Humans get an edge in language use, I’ve heard; I’ve heard we’re wired for it. If you specifially include languate use in the metric, you should be able to bring the bar down, I would think.

To some degree it depends on what the question is. The OP said, “I seek to discuss what is it that makes a person different from a dog,” and implied that the question was at what point we surpass the limits of animal development. I guess there’s two ways to argue this - what’s the earliest that we learn something animals don’t, and what’s the latest that something we learn is learned by some animals too? There’s potentially a fair amount of distance between those two points.

We are wired for every bit of cognition. So I don’t see how that really allows for meaningful discussion.

Well this is a place where I think Peter Singer is interesting. While I don’t agree with the Animal Liberation movement, or the manifesto of the same name, I think his definition of sentience as the ability to form preferences is interesting.
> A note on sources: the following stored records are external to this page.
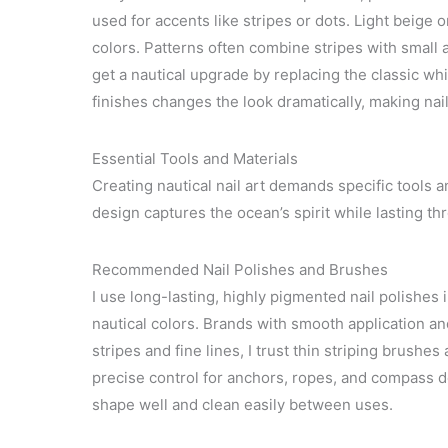
used for accents like stripes or dots. Light beige
colors. Patterns often combine stripes with small a
get a nautical upgrade by replacing the classic wh
finishes changes the look dramatically, making nail
Essential Tools and Materials
Creating nautical nail art demands specific tools a
design captures the ocean’s spirit while lasting th
Recommended Nail Polishes and Brushes
I use long-lasting, highly pigmented nail polishes 
nautical colors. Brands with smooth application a
stripes and fine lines, I trust thin striping brush
precise control for anchors, ropes, and compass de
shape well and clean easily between uses.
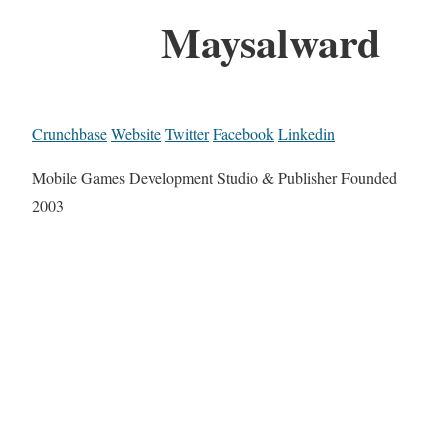
Maysalward
Crunchbase
Website
Twitter
Facebook
Linkedin
Mobile Games Development Studio & Publisher Founded
2003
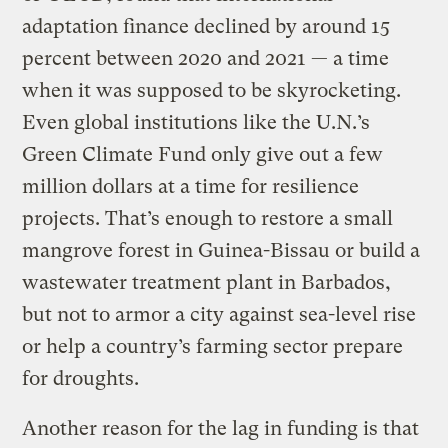
adaptation finance declined by around 15
percent between 2020 and 2021 — a time
when it was supposed to be skyrocketing.
Even global institutions like the U.N.’s
Green Climate Fund only give out a few
million dollars at a time for resilience
projects. That’s enough to restore a small
mangrove forest in Guinea-Bissau or build a
wastewater treatment plant in Barbados,
but not to armor a city against sea-level rise
or help a country’s farming sector prepare
for droughts.
Another reason for the lag in funding is that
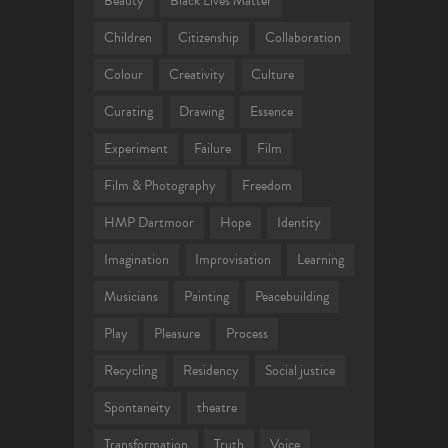
Beauty
Black Lives Matter
Children
Citizenship
Collaboration
Colour
Creativity
Culture
Curating
Drawing
Essence
Experiment
Failure
Film
Film & Photography
Freedom
HMP Dartmoor
Hope
Identity
Imagination
Improvisation
Learning
Musicians
Painting
Peacebuilding
Play
Pleasure
Process
Recycling
Residency
Social justice
Spontaneity
theatre
Transformation
Truth
Voice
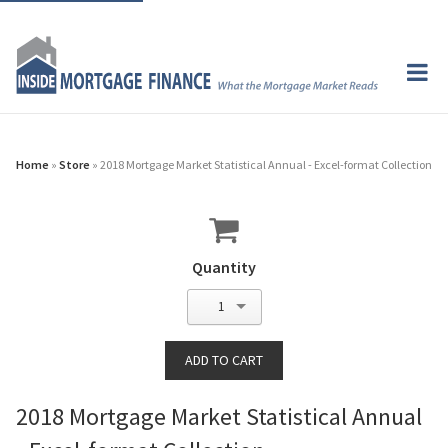
Home
»
Store
» 2018 Mortgage Market Statistical Annual - Excel-format Collection
Quantity
1
2018 Mortgage Market Statistical Annual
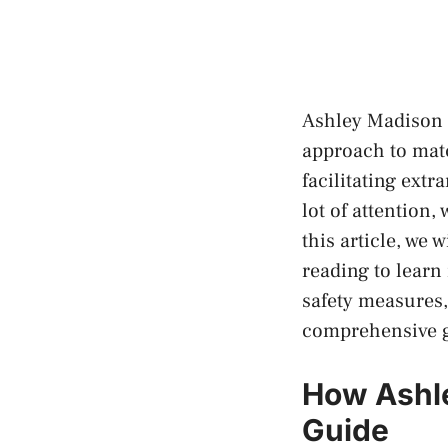
Ashley Madison i
approach to mat
facilitating extr
lot of attention,
this article, we
reading to learn 
safety measures,
comprehensive gu
How Ashl
Guide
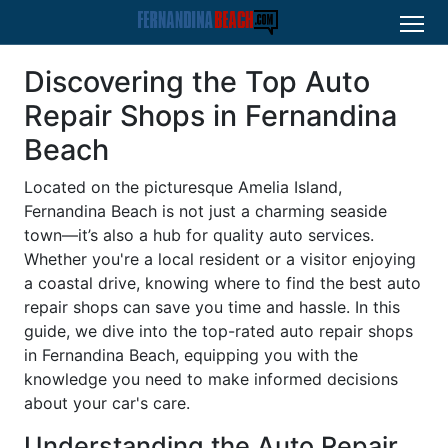
Discovering the Top Auto
Repair Shops in Fernandina
Beach
Located on the picturesque Amelia Island,
Fernandina Beach is not just a charming seaside
town—it’s also a hub for quality auto services.
Whether you're a local resident or a visitor enjoying
a coastal drive, knowing where to find the best auto
repair shops can save you time and hassle. In this
guide, we dive into the top-rated auto repair shops
in Fernandina Beach, equipping you with the
knowledge you need to make informed decisions
about your car's care.
Understanding the Auto Repair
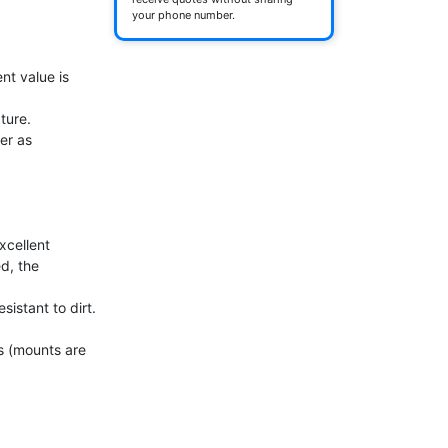
your phone number.
t value is 
r as 
cellent 
, the 
istant to dirt. 


 (mounts are 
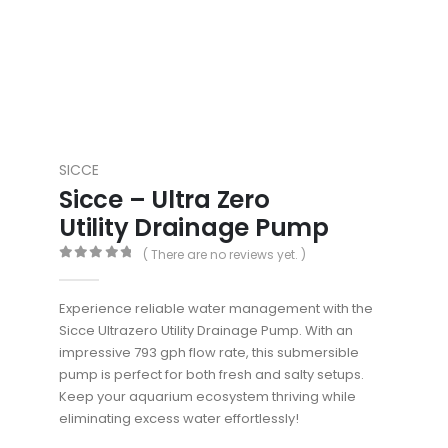
SICCE
Sicce – Ultra Zero
Utility Drainage Pump
( There are no reviews yet. )
0
out of 5
Experience reliable water management with the
Sicce Ultrazero Utility Drainage Pump. With an
impressive 793 gph flow rate, this submersible
pump is perfect for both fresh and salty setups.
Keep your aquarium ecosystem thriving while
eliminating excess water effortlessly!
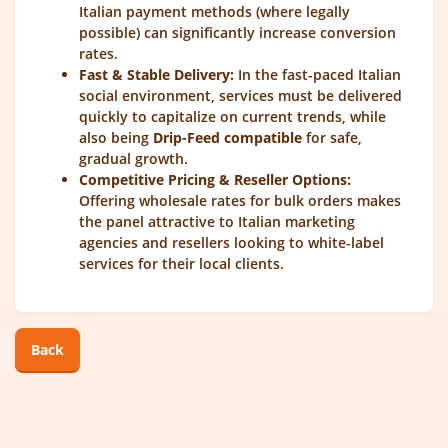
Italian payment methods (where legally
possible) can significantly increase conversion
rates.
Fast & Stable Delivery:
In the fast-paced Italian
social environment, services must be delivered
quickly to capitalize on current trends, while
also being
Drip-Feed compatible
for safe,
gradual growth.
Competitive Pricing & Reseller Options:
Offering wholesale rates for bulk orders makes
the panel attractive to Italian marketing
agencies and resellers looking to white-label
services for their local clients.
Back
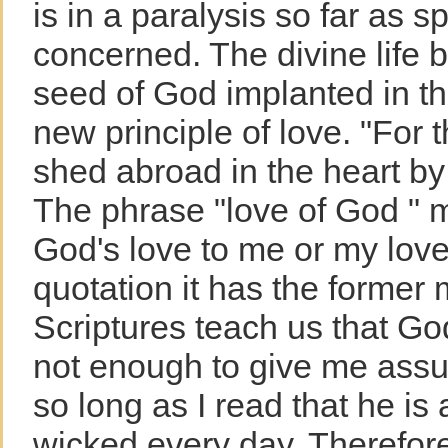
is in a paralysis so far as sp
concerned. The divine life 
seed of God implanted in the
new principle of love. "For 
shed abroad in the heart by
The phrase "love of God " m
God's love to me or my love 
quotation it has the former
Scriptures teach us that God 
not enough to give me assur
so long as I read that he is
wicked every day. Therefore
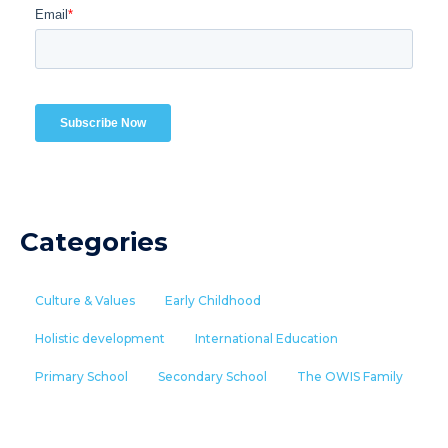
Categories
Culture & Values
Early Childhood
Holistic development
International Education
Primary School
Secondary School
The OWIS Family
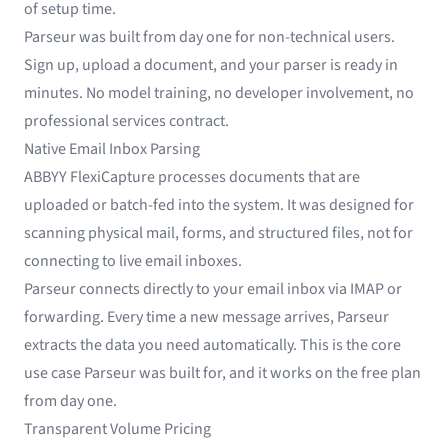
of setup time.
Parseur was built from day one for non-technical users.
Sign up, upload a document, and your parser is ready in
minutes. No model training, no developer involvement, no
professional services contract.
Native Email Inbox Parsing
ABBYY FlexiCapture processes documents that are
uploaded or batch-fed into the system. It was designed for
scanning physical mail, forms, and structured files, not for
connecting to live email inboxes.
Parseur connects directly to your email inbox via IMAP or
forwarding. Every time a new message arrives, Parseur
extracts the data you need automatically. This is the core
use case Parseur was built for, and it works on the free plan
from day one.
Transparent Volume Pricing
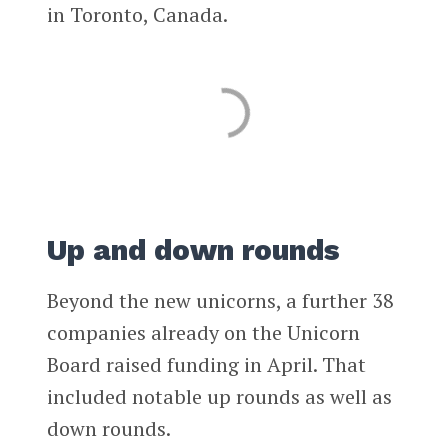
in Toronto, Canada.
Up and down rounds
Beyond the new unicorns, a further 38
companies already on the Unicorn
Board raised funding in April. That
included notable up rounds as well as
down rounds.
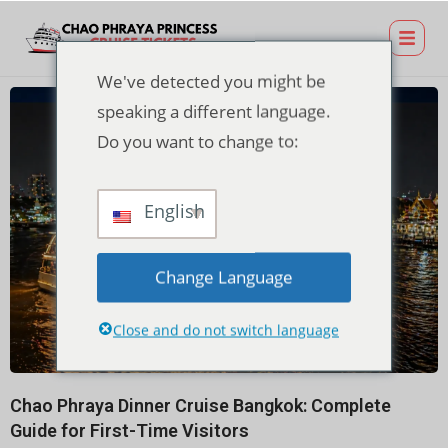
We've detected you might be
speaking a different language.
Do you want to change to:
English
Change Language
Close and do not switch language
Chao Phraya Dinner Cruise Bangkok: Complete
Guide for First-Time Visitors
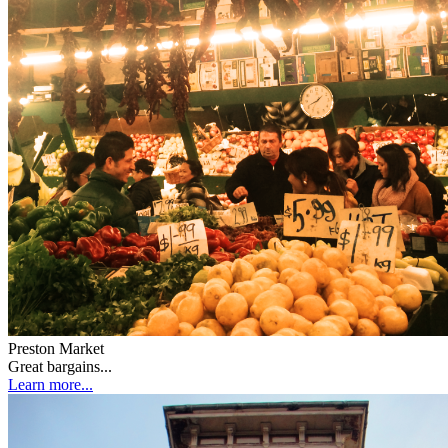
Preston Market
Great bargains...
Learn more...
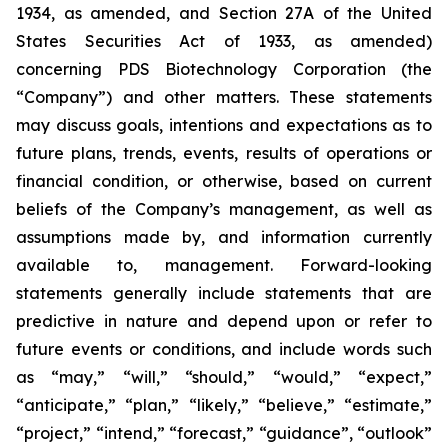
1934, as amended, and Section 27A of the United
States Securities Act of 1933, as amended)
concerning PDS Biotechnology Corporation (the
“Company”) and other matters. These statements
may discuss goals, intentions and expectations as to
future plans, trends, events, results of operations or
financial condition, or otherwise, based on current
beliefs of the Company’s management, as well as
assumptions made by, and information currently
available to, management. Forward-looking
statements generally include statements that are
predictive in nature and depend upon or refer to
future events or conditions, and include words such
as “may,” “will,” “should,” “would,” “expect,”
“anticipate,” “plan,” “likely,” “believe,” “estimate,”
“project,” “intend,” “forecast,” “guidance”, “outlook”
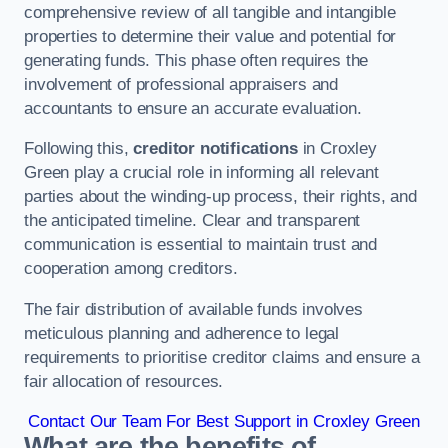
comprehensive review of all tangible and intangible
properties to determine their value and potential for
generating funds. This phase often requires the
involvement of professional appraisers and
accountants to ensure an accurate evaluation.
Following this,
creditor notifications
in Croxley
Green play a crucial role in informing all relevant
parties about the winding-up process, their rights, and
the anticipated timeline. Clear and transparent
communication is essential to maintain trust and
cooperation among creditors.
The fair distribution of available funds involves
meticulous planning and adherence to legal
requirements to prioritise creditor claims and ensure a
fair allocation of resources.
Contact Our Team For Best Support in Croxley Green
What are the benefits of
Ahem. No other animals… but one. In fact, some of these animals are famous for their pointing at things.
http://www.dukemagazine.duke.edu/issues/010210/hare2.html

You know, pointers. More interestingly, they notice if you point, and go where you point to look for the object.

Even chimpanzees don’t do that.

I don’t know about the mirror test. Some dogs are trained to point at animals, but my Golden points at any sort of insect on a wall or a ceiling, which she will tell us to knock down so she can eat. I doubt there has been a lot of training for that skill in history. Even better, our other dog, half border collie, will bark to tell us that Nebbie is looking at a bug, since she doesn’t bark all that much. He isn’t at all interested in them.

I’ll go with self-awareness myself.

http://www.psychology.emory.edu/cognition/rochat/lab/5%20levels%20of%20self-awareness.pdf (PDF)

Dogs point, but not to as you what the name of an object is. Dogs don’t pass the mirror test.

Assuming I’m parsing you correctly, mightn’t you just be pronouncing the name of the object incorrectly, as you say it in Dog?